Fuente Ovejuna
By Lope de Vega
Tangram Theatre Company, Southwark Playhouse.
Performed in English
It’s truly enlivening when theatre sets itself an ambitious challenge and rises to it with panache. Audacious theatre, delivered with aplomb.
TIME OUT
A lively and different evening of theatre which breaths an energetic life into this 1614 Spanish play. Tangram again show themselves to be fantastic story tellers.
What’s On Stage
Has theatre ever been this fun?! My advice: Sit back, grab a beer and enjoy the chaos and dance. Theatre at it’s best. Simply do not miss it.
Everything Theatre
Daniel Goldman’s young company has a decidedly cocky approach to making theatre, and here the result is a bright, lively, imaginative interpretation.
Evening Standard
Goldman pulls off a real coup
when the production effortlessly changes gear from comic romp to near-tragedy soon after the
interval. Marvellously Entertaining.
BRITISH THEATRE GUIDE
Based on true events, Fuente Ovejuna tells the story of an entire village who rise up and kill their tyrant feudal lord, Fernan Gomez, after he interrupts the wedding of young village lovers, Frondoso and Laurencia, to claim his right to Laurencia as overlord of the village. When news of Fernan Gomez’s death reaches the ears of King Ferdinand and Queen Isabella of Spain, they resolve to send a judge to the village of Fuente Ovejuna to determine which of the villagers should be executed. The villagers however formulate a plan to survive.
Cast
Radhika Aggarwhal (Master), Felix Andrew (Barrildo), Martin Aukland* (Ortuño), Anthony Best* (Esteban / Manrique), Hannah Boyde* (Laurencia), Roberto Cavazos* (Flores), Neil Connolly (Flores), Richard Cunningham* (Commander / Judge), Rachel Dale* (Pascuala), Andrew David (Frondoso), Sian Goff (Laurencia), Caroline Kilpatrick (Master), Amy Loughton (Master), Zoot Lynam (Frondoso), James Richard Marshall (The Commander/Judge), Lachlan McCall (Barrildo), Katherine Rodden* (Master), James Rowland* (Frondoso), Peter Stickney* (King Ferdinand), Rob Witcomb* (Mengo), Charlotte Workman (Pascuala), Johnny Vivash* (Barrildo)
*Original Cast
Creative Team
Daniel Goldman* (Director, Translator) Rebekah Kirk* (Stage Manager), Carolina Ortega* (Producer), Liane Escorza (Producer), Andy Dickinson (Producer)
* Original Production
Fuente Ovejuna is a play I absolutely love and the experience of making it (twice) probably still the most fun I’ve had directing while also being the most experimental work I’ve done.

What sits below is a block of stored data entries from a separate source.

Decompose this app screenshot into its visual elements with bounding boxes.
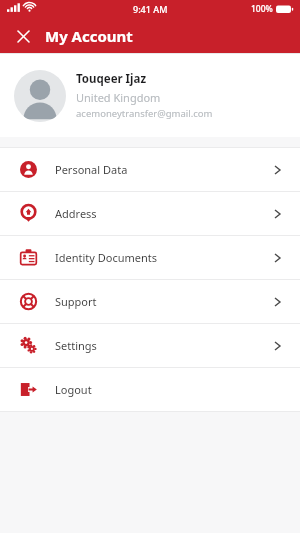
button[interactable]: Identity Documents bbox=[0, 236, 300, 279]
button[interactable]: Logout bbox=[0, 368, 300, 411]
staticText: Personal Data bbox=[55, 162, 272, 177]
staticText: United Kingdom bbox=[76, 90, 161, 105]
button[interactable]: Touqeer Ijaz bbox=[0, 54, 300, 137]
button[interactable]: Support bbox=[0, 280, 300, 323]
button[interactable]: Address bbox=[0, 192, 300, 235]
staticText: 9:41 AM bbox=[133, 3, 168, 15]
button[interactable]: Close bbox=[10, 23, 36, 49]
staticText: My Account bbox=[45, 26, 133, 46]
staticText: acemoneytransfer@gmail.com bbox=[76, 107, 213, 120]
staticText: Identity Documents bbox=[55, 250, 272, 265]
staticText: Settings bbox=[55, 338, 272, 353]
staticText: Touqeer Ijaz bbox=[76, 71, 147, 87]
button[interactable]: Settings bbox=[0, 324, 300, 367]
staticText: 100% bbox=[251, 3, 273, 15]
staticText: Support bbox=[55, 294, 272, 309]
staticText: Logout bbox=[55, 382, 282, 397]
button[interactable]: Personal Data bbox=[0, 148, 300, 191]
staticText: Address bbox=[55, 206, 272, 221]
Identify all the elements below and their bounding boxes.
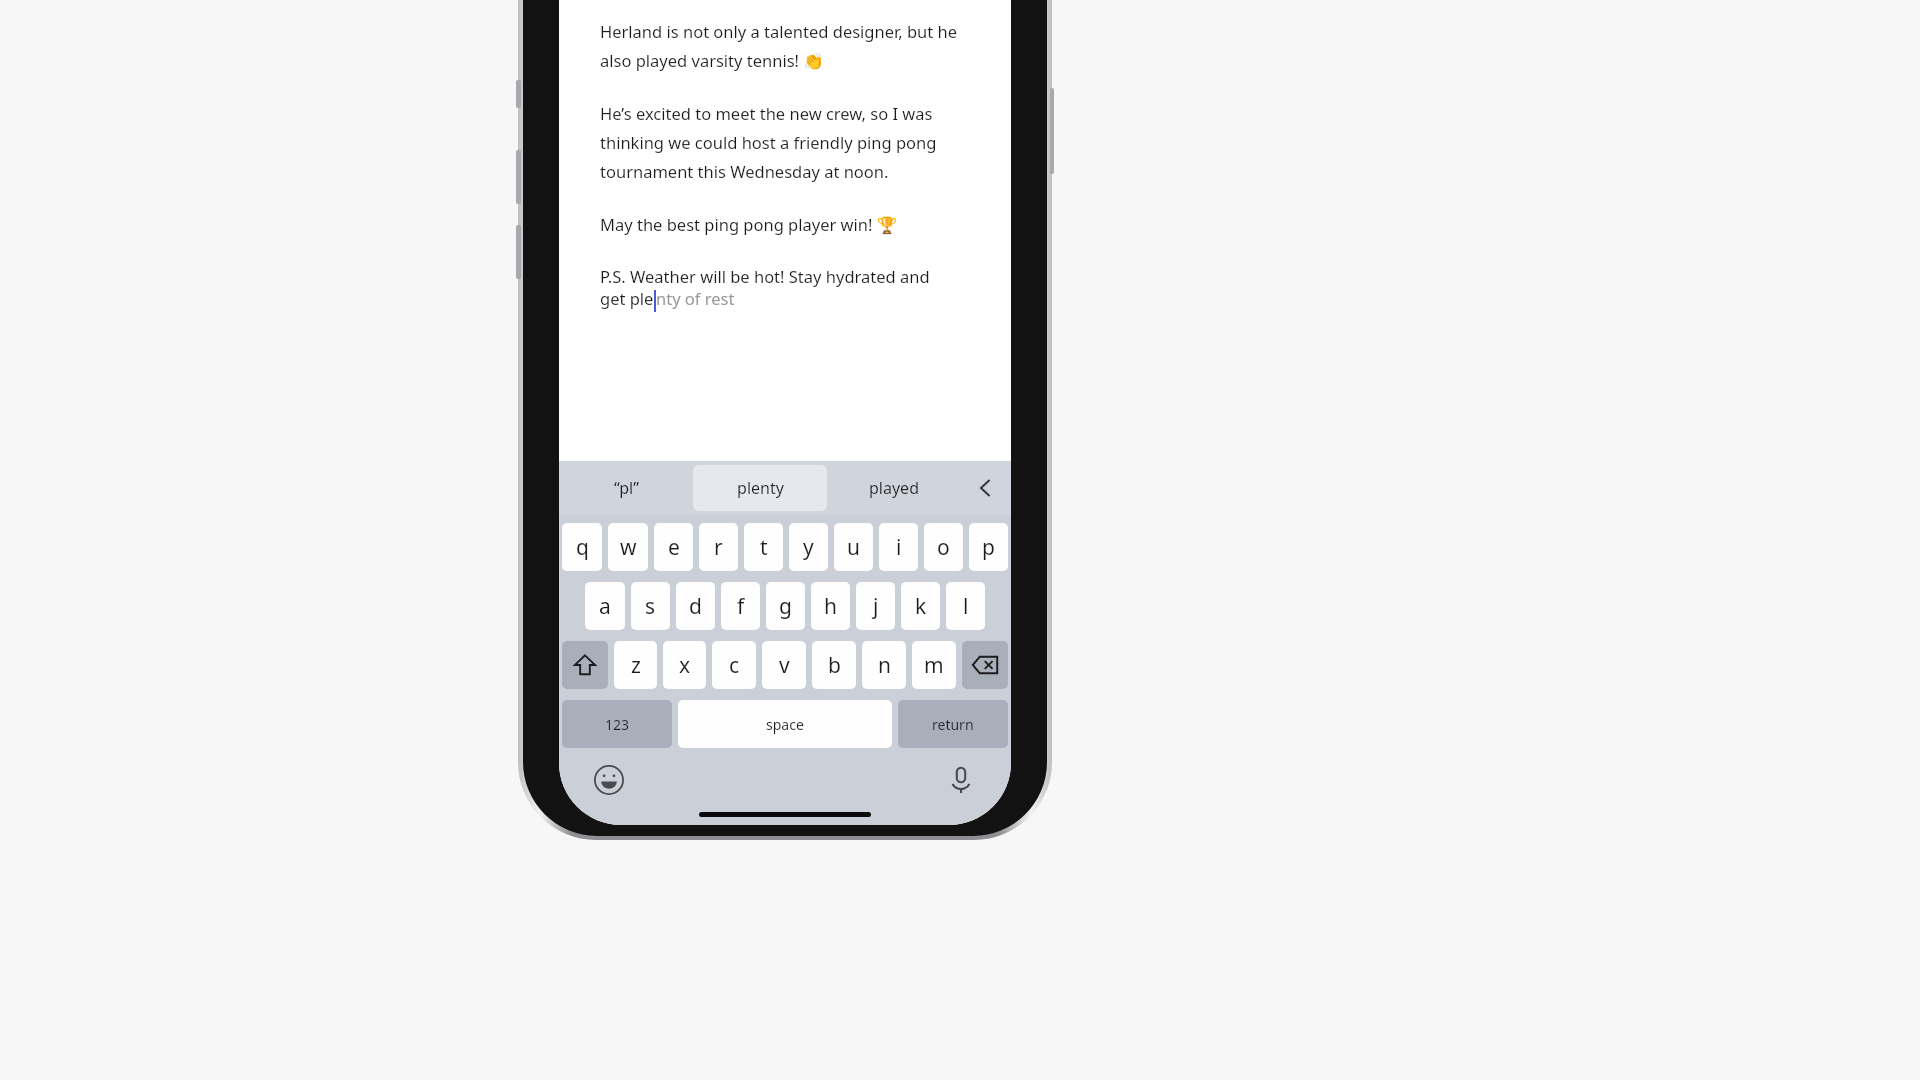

In the first production, the experiment was how active and engaged could we make an audience in the telling of this story of a village that rises up to kill a tyrant and then holds strong in the face of a justice system that is looking for an individual to hang. In the second, the question was could a play be performed by a community of actors rather than a stable cast.
And on top of everything, we also wanted to see if we could do things that we’d never seen on stage before. Such as… performing the show with a different live band every night, every part of the show (before, interval, after) being part of the show, casting the audience as actors in the show, running a bar on stage that was open to all throughout, performing with all the lights on with no costumes and only live music and no tech etc.
The show was designed to feel like a gig, to feel like a party, and yet to aim was also that the tragic moments and the violence rang true. What I really tried to do was to create a slow release show that was a blast on the night, and then stayed with audiences for weeks. And that’s what happened.
More than any other show, this was the show that gave me the belief to continue working as a director.